How can we characterize mathematical analysis?

[Mr Davis 97]

If algebra can be characterized as the study of algebraic structures and the structure-preserving maps between them, how could characterize mathematical analysis? In analysis, can we break it down into certain mathematical structures, maybe topologies or metric spaces, and the continuous maps between them? Would this be the best way to characterize analysis?

 

[fresh_42]

I'd say it's about functions $f\, : \,\mathbb{K}^n \longrightarrow \mathbb{K}^m$ where $\mathbb{K} \in \{\mathbb{R},\mathbb{C}\}$ all equipped with the Euclidean metric and about these spaces themselves.

The first part includes various continuity concepts as well as all differentiabilty degrees, and the second part topological features like sequences, series and infinite products and measure theory.

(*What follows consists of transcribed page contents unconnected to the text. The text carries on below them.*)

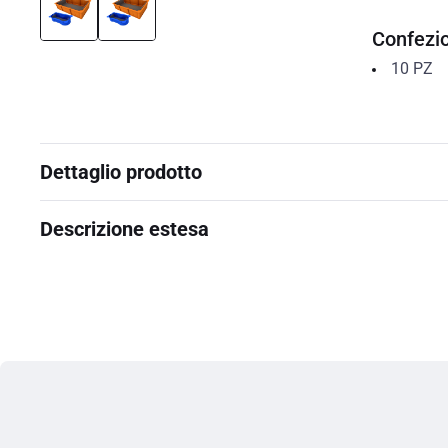
Confezi
10
PZ
Dettaglio prodotto
Descrizione estesa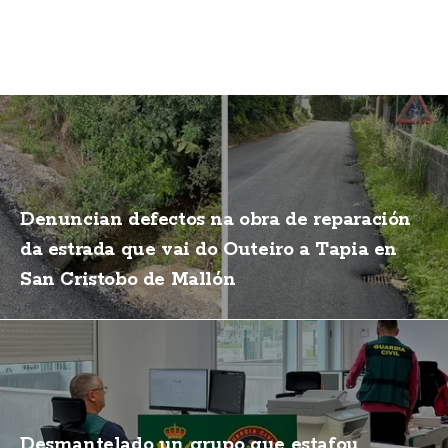
Denuncian defectos na obra de reparación
da estrada que vai do Outeiro a Tapia en
San Cristobo de Mallón
Desmantelado un grupo que estafou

I can't imagine a specific categorial classification as topological spaces, vector spaces or measure algebras would be as it is all of them restricted to $\mathbb{R}$ or $\mathbb{C}$ as basic field, or at least to fields of characteristic $0$. Maybe the most general description would be: The Theory of the Equations of Movement.

 

[FactChecker]

The "structure-preserving maps" part is too specific to abstract algebra. A lot of mathematical analysis is about other properties.